SCR 18 was carried in the Senate vote Friday by Sen. Ginny Burdick, who represents parts of Tigard and Southwest Portland, in her capacity as Senate majority leader.
The resolution was co-sponsored by Sen. Elizabeth Steiner Hayward, who represents parts of Beaverton and Portland, and Sen. Fred Girod of Stayton.
Freshman Rep. Rich Vial, a Scholls legislator whose district also includes King City, Sherwood, Wilsonville and small pieces of Hillsboro and Tigard, was also involved on the House side, Steiner Hayward noted. She described herself, Girod and Vial as being among the more "avid birders" in the Oregon Legislature.
"We're the three that I know are the most engaged with it," she said.
Steiner Hayward said she was happy to co-sponsor the legislation when Girod pitched it to her, remarking, "I really love osprey, and I think they're a cool bird."
Asked about the changes to the resolution to split the "state bird" between the osprey and western meadowlark after the initial resolution, replacing the western meadowlark with the osprey, passed the Senate, Steiner Hayward quipped, "When stuff goes over to the House, sometimes interesting things happen."
She added, "I don't know why it (rose to) the level of meriting negotiations, but I'm glad it did, because I think the osprey deserves some recognition."

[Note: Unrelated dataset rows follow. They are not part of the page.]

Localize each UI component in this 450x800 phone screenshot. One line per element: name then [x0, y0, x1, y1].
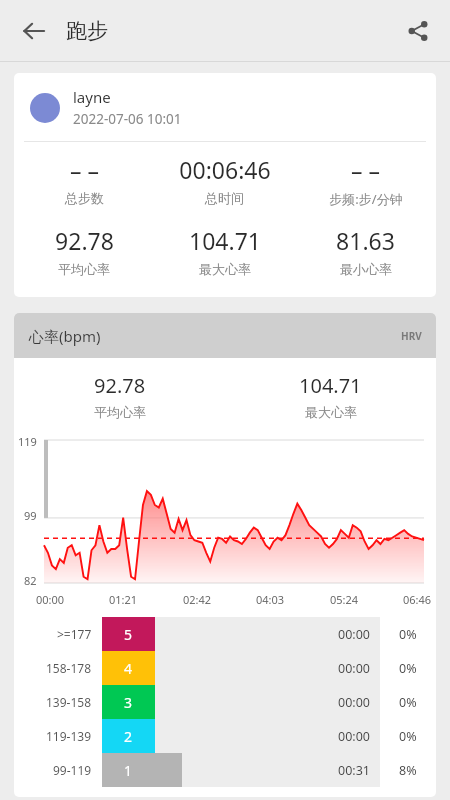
- staticText: 119: [18, 434, 37, 449]
- button[interactable]: 99-119: [14, 753, 436, 787]
- staticText: HRV: [401, 329, 422, 343]
- button[interactable]: Back: [12, 9, 56, 53]
- staticText: – –: [70, 154, 99, 185]
- staticText: 2: [124, 727, 133, 746]
- staticText: 104.71: [189, 225, 261, 256]
- staticText: 00:31: [338, 762, 370, 779]
- staticText: >=177: [57, 626, 92, 642]
- staticText: 最大心率: [305, 404, 357, 420]
- staticText: 3: [124, 693, 133, 712]
- staticText: 跑步: [66, 18, 108, 44]
- staticText: 最小心率: [340, 261, 392, 277]
- staticText: 4: [124, 659, 133, 678]
- staticText: 119-139: [46, 728, 92, 744]
- button[interactable]: 139-158: [14, 685, 436, 719]
- staticText: 总步数: [65, 190, 104, 206]
- button[interactable]: >=177: [14, 617, 436, 651]
- staticText: 158-178: [46, 660, 92, 676]
- staticText: 01:21: [109, 592, 138, 607]
- staticText: 99-119: [53, 762, 92, 778]
- button[interactable]: Share: [396, 9, 440, 53]
- button[interactable]: HRV: [401, 329, 422, 343]
- button[interactable]: 158-178: [14, 651, 436, 685]
- staticText: 最大心率: [199, 261, 251, 277]
- staticText: 00:06:46: [179, 154, 271, 185]
- staticText: 0%: [399, 728, 417, 745]
- staticText: 0%: [399, 660, 417, 677]
- staticText: 心率(bpm): [29, 326, 101, 346]
- staticText: 0%: [399, 694, 417, 711]
- staticText: 06:46: [403, 592, 432, 607]
- staticText: 139-158: [46, 694, 92, 710]
- staticText: 00:00: [36, 592, 65, 607]
- staticText: 00:00: [338, 660, 370, 677]
- staticText: 99: [24, 508, 37, 523]
- staticText: 04:03: [256, 592, 285, 607]
- staticText: 82: [24, 573, 37, 588]
- staticText: 5: [124, 625, 133, 644]
- staticText: 92.78: [55, 225, 114, 256]
- staticText: 104.71: [299, 372, 362, 399]
- staticText: 00:00: [338, 728, 370, 745]
- staticText: 总时间: [205, 190, 244, 206]
- staticText: 92.78: [94, 372, 146, 399]
- staticText: 平均心率: [94, 404, 146, 420]
- staticText: 平均心率: [58, 261, 110, 277]
- staticText: – –: [351, 154, 380, 185]
- staticText: 05:24: [330, 592, 359, 607]
- staticText: 0%: [399, 626, 417, 643]
- staticText: 步频:步/分钟: [329, 190, 403, 208]
- button[interactable]: 119-139: [14, 719, 436, 753]
- staticText: layne: [73, 87, 111, 107]
- staticText: 2022-07-06 10:01: [73, 110, 182, 128]
- staticText: 8%: [399, 762, 417, 779]
- staticText: 00:00: [338, 626, 370, 643]
- staticText: 02:42: [183, 592, 212, 607]
- staticText: 00:00: [338, 694, 370, 711]
- staticText: 1: [124, 761, 133, 780]
- staticText: 81.63: [336, 225, 395, 256]
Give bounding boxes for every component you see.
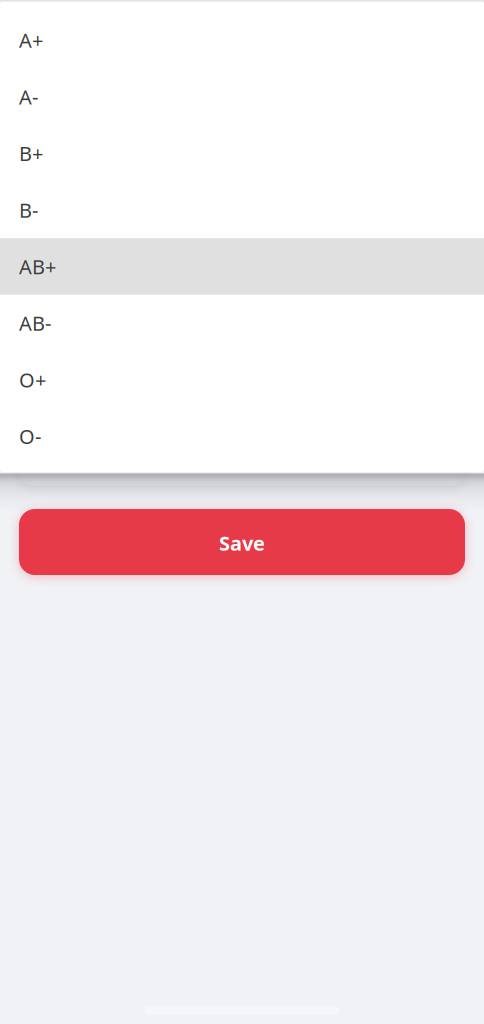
button[interactable]: A- [0,68,484,125]
button[interactable]: A+ [0,12,484,68]
button[interactable]: B- [0,182,484,238]
staticText: O+ [19,366,46,393]
staticText: B+ [19,140,43,167]
staticText: Save [219,530,265,556]
button[interactable]: AB+ [0,238,484,295]
button[interactable]: O+ [0,351,484,408]
staticText: A+ [19,27,43,53]
button[interactable]: B+ [0,125,484,182]
button[interactable]: Save [19,509,465,575]
staticText: A- [19,83,38,110]
staticText: O- [19,423,41,450]
staticText: B- [19,197,38,223]
staticText: AB- [19,310,51,336]
staticText: AB+ [19,253,56,280]
button[interactable]: O- [0,408,484,465]
button[interactable]: AB- [0,295,484,351]
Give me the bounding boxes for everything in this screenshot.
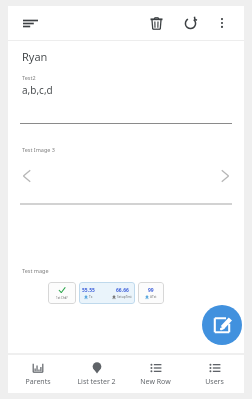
button[interactable]: 1st Chk? <box>48 282 76 304</box>
staticText: New Row <box>140 377 171 387</box>
button[interactable]: More options <box>210 11 234 35</box>
button[interactable]: List tester 2 <box>67 358 126 391</box>
button[interactable]: New Row <box>126 358 185 391</box>
button[interactable]: Users <box>185 358 244 391</box>
staticText: 1st Chk? <box>56 296 68 300</box>
staticText: Ryan <box>22 49 48 64</box>
button[interactable]: 55.55 <box>79 282 135 304</box>
button[interactable]: Previous <box>16 165 38 187</box>
button[interactable]: Delete <box>144 11 168 35</box>
staticText: 66.66 <box>116 287 129 294</box>
button[interactable]: Refresh <box>178 11 202 35</box>
staticText: List tester 2 <box>77 377 116 387</box>
button[interactable]: Parents <box>8 358 67 391</box>
staticText: Test mage <box>22 267 49 274</box>
staticText: Tx <box>89 295 93 299</box>
staticText: Test Image 3 <box>22 146 55 153</box>
staticText: 55.55 <box>82 287 95 294</box>
staticText: Users <box>205 377 224 387</box>
staticText: #Tst <box>150 295 157 299</box>
button[interactable]: 99 <box>138 282 164 304</box>
staticText: Test2 <box>22 74 36 81</box>
staticText: SetupTest <box>117 295 132 299</box>
button[interactable]: Sort <box>18 11 42 35</box>
staticText: a,b,c,d <box>22 83 53 97</box>
button[interactable]: Edit <box>202 305 242 345</box>
button[interactable]: Next <box>214 165 236 187</box>
staticText: Parents <box>25 377 51 387</box>
staticText: 99 <box>148 287 154 294</box>
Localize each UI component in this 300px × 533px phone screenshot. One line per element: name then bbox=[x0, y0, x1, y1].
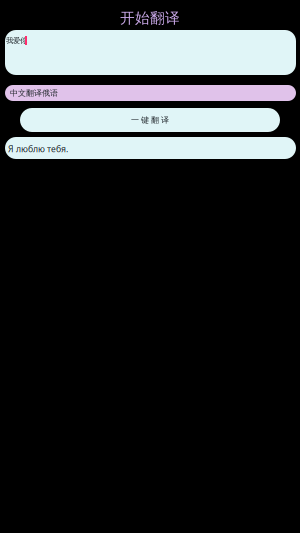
staticText: 我爱你 bbox=[6, 36, 27, 45]
staticText: 中文翻译俄语 bbox=[10, 88, 58, 98]
staticText: Я люблю тебя. bbox=[8, 143, 68, 155]
staticText: 开始翻译 bbox=[120, 9, 180, 28]
button[interactable]: 中文翻译俄语 bbox=[5, 85, 296, 101]
button[interactable]: 一 键 翻 译 bbox=[20, 108, 280, 132]
staticText: 一 键 翻 译 bbox=[131, 115, 169, 125]
button[interactable]: Я люблю тебя. bbox=[5, 137, 296, 159]
button[interactable]: 我爱你 bbox=[5, 30, 296, 75]
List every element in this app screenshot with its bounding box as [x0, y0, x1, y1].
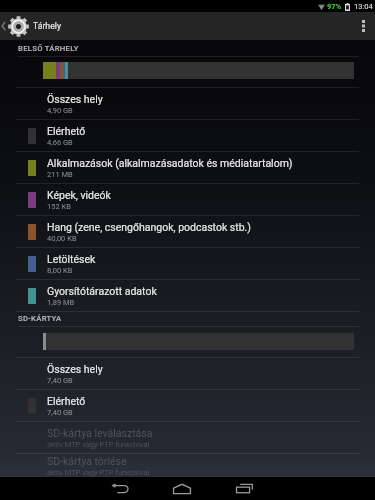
- staticText: 97%: [327, 2, 342, 11]
- button[interactable]: Recent apps: [213, 477, 275, 500]
- other: Settings: [8, 16, 29, 37]
- staticText: 8,00 KB: [47, 266, 73, 275]
- staticText: Összes hely: [47, 363, 103, 375]
- button[interactable]: SD-kártya törlése: [0, 454, 375, 477]
- staticText: 7,40 GB: [47, 376, 73, 385]
- staticText: Letöltések: [47, 253, 96, 265]
- button[interactable]: Back: [89, 477, 151, 500]
- button[interactable]: Összes hely: [0, 88, 375, 120]
- staticText: Elérhető: [47, 395, 86, 407]
- staticText: Alkalmazások (alkalmazásadatok és médiat…: [47, 157, 293, 169]
- button[interactable]: Gyorsítótárazott adatok: [0, 280, 375, 312]
- staticText: Összes hely: [47, 93, 103, 105]
- staticText: 4,66 GB: [47, 138, 73, 147]
- button[interactable]: Hang (zene, csengőhangok, podcastok stb.…: [0, 216, 375, 248]
- staticText: aktív MTP vagy PTP funkcióval: [47, 468, 150, 477]
- staticText: Elérhető: [47, 125, 86, 137]
- button[interactable]: Home: [151, 477, 213, 500]
- staticText: Hang (zene, csengőhangok, podcastok stb.…: [47, 221, 252, 233]
- staticText: Képek, videók: [47, 189, 111, 201]
- button[interactable]: Elérhető: [0, 390, 375, 422]
- staticText: Gyorsítótárazott adatok: [47, 285, 157, 297]
- staticText: Tárhely: [33, 21, 61, 31]
- button[interactable]: More options: [351, 12, 375, 40]
- staticText: BELSŐ TÁRHELY: [18, 44, 79, 53]
- button[interactable]: Alkalmazások (alkalmazásadatok és médiat…: [0, 152, 375, 184]
- staticText: SD-KÁRTYA: [18, 314, 62, 323]
- button[interactable]: Letöltések: [0, 248, 375, 280]
- staticText: 7,40 GB: [47, 408, 73, 417]
- button[interactable]: Settings: [0, 12, 61, 40]
- staticText: 1,89 MB: [47, 298, 75, 307]
- staticText: aktív MTP vagy PTP funkcióval: [47, 440, 150, 449]
- staticText: SD-kártya leválasztása: [47, 427, 153, 439]
- staticText: SD-kártya törlése: [47, 455, 127, 467]
- staticText: 40,00 KB: [47, 234, 77, 243]
- staticText: 13:04: [354, 2, 373, 11]
- button[interactable]: Elérhető: [0, 120, 375, 152]
- button[interactable]: SD-kártya leválasztása: [0, 422, 375, 454]
- staticText: 152 KB: [47, 202, 71, 211]
- button[interactable]: Képek, videók: [0, 184, 375, 216]
- staticText: 211 MB: [47, 170, 73, 179]
- staticText: 4,90 GB: [47, 106, 73, 115]
- button[interactable]: Összes hely: [0, 358, 375, 390]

The bird of prey, Steiner Hayward noted, has had "an amazing comeback" in Oregon, as osprey populations plunged along with those of many other raptors due to the use of DDT as a pesticide in the 1950s and 1960s. Since the federal ban on DDT, the osprey has rebounded in Oregon and other states.
The Times reached out to city officials in Tigard, Tualatin and Durham about whether there are osprey nesting sites in those communities. Their answer: probably not, but osprey sightings in the area are not uncommon.
"I have seen ospreys in the Durham/Cook Park areas but have not seen an active nest," said one Durham resident, as reported by City Administrator Linda Tate.
Another told Tate, "I agree that it is possible to see them but their nests are quite obvious and I have not seen any."
Eva Kristofik, who works at the Tualatin River National Wildlife Refuge, told The Times there are no active osprey nests at that refuge, located near Sherwood. However, she said, there are active nests at the Wapato Lake National Wildlife Refuge near Gaston.
Editor's note: This story has been updated with background information on the osprey and quotes from state Sen. Elizabeth Steiner Hayward.